HOW TO COMPLETE THIS TASK:
Below is a listing with pictures. Repeat exactly the lines starting at the one holding "4️⃣ Por llamar" and going on through the one holding "een analyse van de encycliek Populorum", and leave every picture out.

TASK INPUTS:
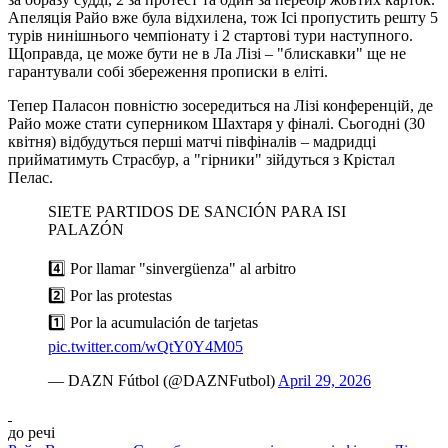
Апеляція Райо вже була відхилена, тож Ісі пропустить решту 5
турів нинішнього чемпіонату і 2 стартові тури наступного.
Щоправда, це може бути не в Ла Лізі – "блискавки" ще не
гарантували собі збереження прописки в еліті.
Тепер Паласон повністю зосередиться на Лізі конференцій, де
Райо може стати суперником Шахтаря у фіналі. Сьогодні (30
квітня) відбудуться перші матчі півфіналів – мадридці
прийматимуть Страсбур, а "гірники" зійдуться з Крістал
Пелас.
SIETE PARTIDOS DE SANCIÓN PARA ISI
PALAZÓN
4️⃣ Por llamar "sinvergüenza" al arbitro
2️⃣ Por las protestas
1️⃣ Por la acumulación de tarjetas
pic.twitter.com/wQtY0Y4M05
— DAZN Fútbol (@DAZNFutbol)
April 29, 2026
до речі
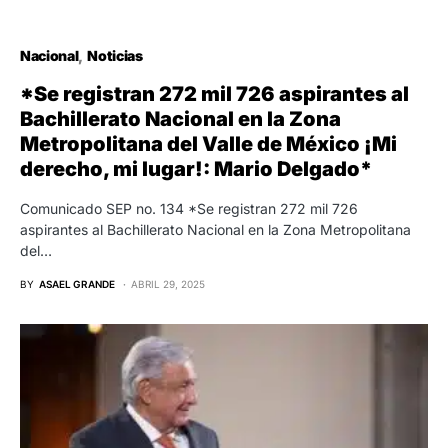
Nacional
Noticias
*Se registran 272 mil 726 aspirantes al
Bachillerato Nacional en la Zona
Metropolitana del Valle de México ¡Mi
derecho, mi lugar!: Mario Delgado*
Comunicado SEP no. 134 *Se registran 272 mil 726
aspirantes al Bachillerato Nacional en la Zona Metropolitana
del…
BY
ASAEL GRANDE
ABRIL 29, 2025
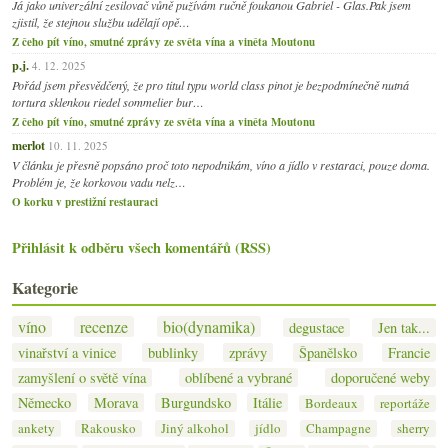
Já jako univerzální zesilovač vůně pužívám ručně foukanou Gabriel - Glas.Pak jsem
zjistil, že stejnou službu udělají opě…
Z čeho pít víno, smutné zprávy ze světa vína a viněta Moutonu
p.j.
4. 12. 2025
Pořád jsem přesvědčený, že pro titul typu world class pinot je bezpodmínečně nutná
tortura sklenkou riedel sommelier bur…
Z čeho pít víno, smutné zprávy ze světa vína a viněta Moutonu
merlot
10. 11. 2025
V článku je přesně popsáno proč toto nepodnikám, víno a jídlo v restaraci, pouze doma.
Problém je, že korkovou vadu nelz…
O korku v prestižní restauraci
Přihlásit k odběru všech komentářů (RSS)
Kategorie
víno
recenze
bio(dynamika)
degustace
Jen tak...
vinařství a vinice
bublinky
zprávy
Španělsko
Francie
zamyšlení o světě vína
oblíbené a vybrané
doporučené weby
Německo
Morava
Burgundsko
Itálie
Bordeaux
reportáže
ankety
Rakousko
Jiný alkohol
jídlo
Champagne
sherry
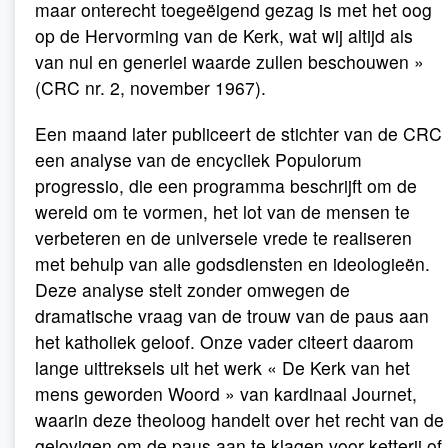
maar onterecht toegeëigend gezag is met het oog
op de Hervorming van de Kerk, wat wij altijd als
van nul en generlei waarde zullen beschouwen »
(CRC nr. 2, november 1967).
Een maand later publiceert de stichter van de CRC
een analyse van de encycliek Populorum
progressio, die een programma beschrijft om de
wereld om te vormen, het lot van de mensen te
verbeteren en de universele vrede te realiseren
met behulp van alle godsdiensten en ideologieën.
Deze analyse stelt zonder omwegen de
dramatische vraag van de trouw van de paus aan
het katholiek geloof. Onze vader citeert daarom
lange uittreksels uit het werk « De Kerk van het
mens geworden Woord » van kardinaal Journet,
waarin deze theoloog handelt over het recht van de
gelovigen om de paus aan te klagen voor ketterij of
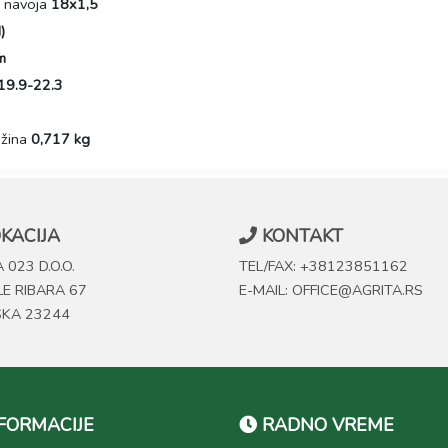
k navoja
18x1,5
)
m
19.9-22.3
ežina
0,717 kg
KACIJA
KONTAKT
 023 D.O.O.
TEL/FAX: +38123851162
LE RIBARA 67
E-MAIL: OFFICE@AGRITA.RS
SKA 23244
FORMACIJE
RADNO VREME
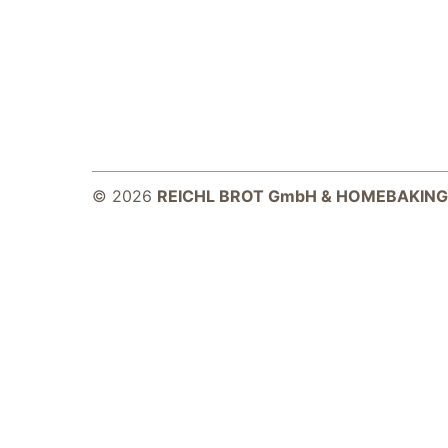
© 2026
REICHL BROT GmbH & HOMEBAKING
Notwendig
Diese Cookies
sind für die
Funktionsweise
der Website
notwendig.
Statistiken
Um Funktion und
Struktur der Website
zu verbessern,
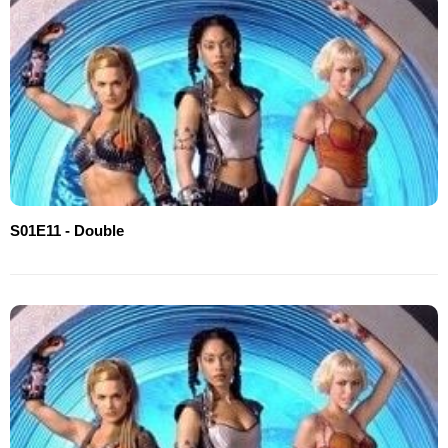
S01E11 - Double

OUTPUT FOR THIS EXERCISE:
4️⃣ Por llamar "sinvergüenza" al arbitro
2️⃣ Por las protestas
1️⃣ Por la acumulación de tarjetas
pic.twitter.com/wQtY0Y4M05
— DAZN Fútbol (@DAZNFutbol)
April 29, 2026
до речі
Nacional
Noticias
*Se registran 272 mil 726 aspirantes al
Bachillerato Nacional en la Zona
Metropolitana del Valle de México ¡Mi
derecho, mi lugar!: Mario Delgado*
Comunicado SEP no. 134 *Se registran 272 mil 726
aspirantes al Bachillerato Nacional en la Zona Metropolitana
del…
BY
ASAEL GRANDE
ABRIL 29, 2025
Já jako univerzální zesilovač vůně pužívám ručně foukanou Gabriel - Glas.Pak jsem
zjistil, že stejnou službu udělají opě…
Z čeho pít víno, smutné zprávy ze světa vína a viněta Moutonu
p.j.
4. 12. 2025
Pořád jsem přesvědčený, že pro titul typu world class pinot je bezpodmínečně nutná
tortura sklenkou riedel sommelier bur…
Z čeho pít víno, smutné zprávy ze světa vína a viněta Moutonu
merlot
10. 11. 2025
V článku je přesně popsáno proč toto nepodnikám, víno a jídlo v restaraci, pouze doma.
Problém je, že korkovou vadu nelz…
O korku v prestižní restauraci
Přihlásit k odběru všech komentářů (RSS)
Kategorie
víno
recenze
bio(dynamika)
degustace
Jen tak...
vinařství a vinice
bublinky
zprávy
Španělsko
Francie
zamyšlení o světě vína
oblíbené a vybrané
doporučené weby
Německo
Morava
Burgundsko
Itálie
Bordeaux
reportáže
ankety
Rakousko
Jiný alkohol
jídlo
Champagne
sherry
maar onterecht toegeëigend gezag is met het oog
op de Hervorming van de Kerk, wat wij altijd als
van nul en generlei waarde zullen beschouwen »
(CRC nr. 2, november 1967).
Een maand later publiceert de stichter van de CRC
een analyse van de encycliek Populorum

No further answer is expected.